Nevertheless, a relationship between the dissimilarity in the amount of green vegetation and the probability of the pattern of species co-occurrence in a pair of mite communities to be different was found. This suggests that vegetation structure may somehow affect mite species interactions. The most likely mechanism behind this is the effect of the structure of the host’s nest on interactions between mite species because vegetation structure affects the selection of burrow/nest sites and the composition of nests in small mammals (e.g., Kuroe et al. 2007). In addition, nidicolous ectoparasites searching for a host may move from the nest to the entrance of the host’s burrow and even outside the burrow (Humphries 1969; Tagiltsev and Tarasevich 1982; Cox et al. 1999; Burdelov et al. 2007) and thus be directly affected by vegetation structure. However, life history details are unknown for the majority of mite species, so it is difficult to propose a more detailed explanation.

Changes in the strength of species associations along environmental gradients were detected across component communities. These changes were mainly affected by gradients in the amount of green vegetation and precipitation (indicated via climatic factor 1). In general, this supports the idea that environmental factors may enhance or suppress the intensity of both positive and negative species interactions (Kraft et al. 2014). Environmental mediation of species interactions has long been known (Hutchinson 1961) and has often been reported for free-living species (see review in Brooker et al. 2008 for plants). For example, the intensity of interspecific competition between two bird species varied due to habitat productivity reflected in food availability (Dhondt 2010). Water temperature was found to affect the intensity and outcome of interspecific interactions in fish (Milazzo et al. 2012). Choler et al. (2001) demonstrated that facilitation among alpine plants increased with increasing altitude. To the best of our knowledge, the effect of environment on species interactions has never been specifically studied in parasites. However, studies on co-infection patterns suggest that this effect undoubtedly exists (see review in Viney and Graham 2013). Proximate mechanisms for the effect of environment on the outcome of species interactions may include similar environmental preferences of interacting species that ultimately result in the co-occurrence of a certain set of species in a particular environment (= environmental filtering; see Krasnov et al. 2015 for fleas). These mechanisms may also be associated with differential responses to environmental factors causing species segregation among localities (see Krasnov et al. 2001 for fleas parasitic on the same host species).

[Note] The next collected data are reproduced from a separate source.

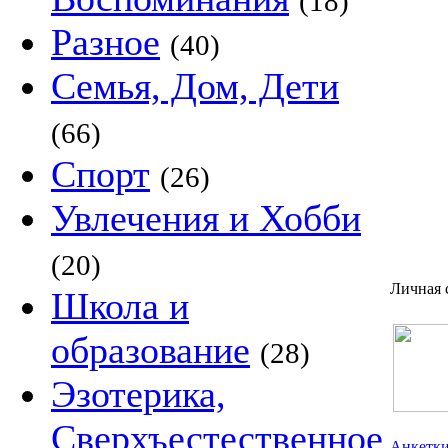
(18)
Разное
(40)
Семья, Дом, Дети
(66)
Спорт
(26)
Увлечения и Хобби
(20)
Личная 
Школа и
образование
(28)
Эзотерика,
Сверхъестественное
Анкетки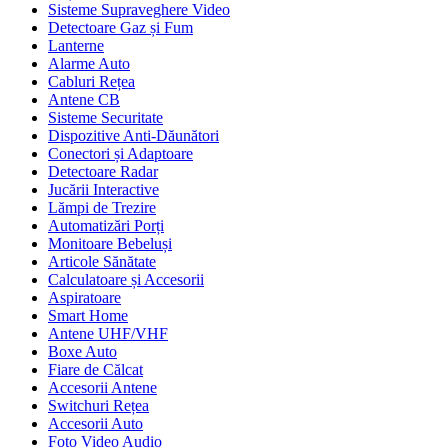
Sisteme Supraveghere Video
Detectoare Gaz și Fum
Lanterne
Alarme Auto
Cabluri Rețea
Antene CB
Sisteme Securitate
Dispozitive Anti-Dăunători
Conectori și Adaptoare
Detectoare Radar
Jucării Interactive
Lămpi de Trezire
Automatizări Porți
Monitoare Bebeluși
Articole Sănătate
Calculatoare și Accesorii
Aspiratoare
Smart Home
Antene UHF/VHF
Boxe Auto
Fiare de Călcat
Accesorii Antene
Switchuri Rețea
Accesorii Auto
Foto Video Audio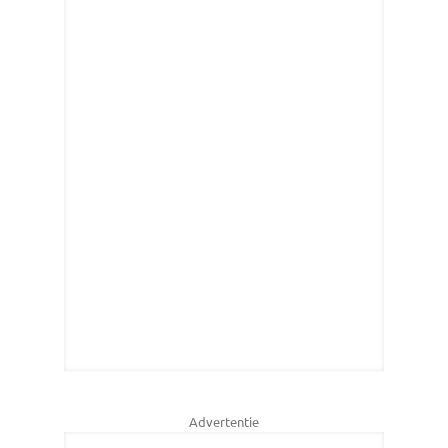
Advertentie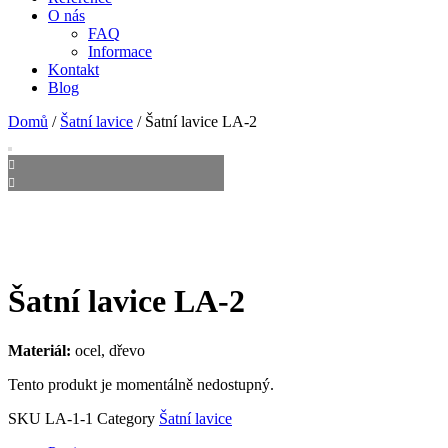
O nás
FAQ
Informace
Kontakt
Blog
Domů
/
Šatní lavice
/ Šatní lavice LA-2
Šatní lavice LA-2
Materiál:
ocel, dřevo
Tento produkt je momentálně nedostupný.
SKU
LA-1-1
Category
Šatní lavice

As mentioned above, positive parasite co-occurrences may arise from the processes acting in a host body (immunosuppression due to multiple challenges) or processes acting in a host burrow (favorable conditions for multiple ectoparasite species) or both. We found the presence of relationships between environmental factors and the strength of ectoparasite species associations (predominantly positive) in the infracommunities of some but not other host species. One explanation for this could be among-host differences in the extent of spatial or environmental variation in immunocompetence or burrow structure. Although the study of the eco-immunology of wild small mammals is in its infancy, and their immune abilities are poorly known (Viney and Riley 2017), among-species differences in immunocompetence have been shown (Goüy de Bellocq et al. 2006; Previtali et al. 2012), and thus, differences in the response of this trait to environmental variation are likely. For example, regarding burrows, it is known that burrow architecture (depth, tunnel length, number of entrances) varies among habitats in some small mammal species more than in others (Kucheruk 1983).

In conclusion, the results of our study demonstrate that the pattern and strength of species associations in ectoparasite communities rarely conform to biogeographic rules. Nevertheless, when a biogeographic pattern in community assembly is found, its manifestation differs among host species and between ectoparasite taxa.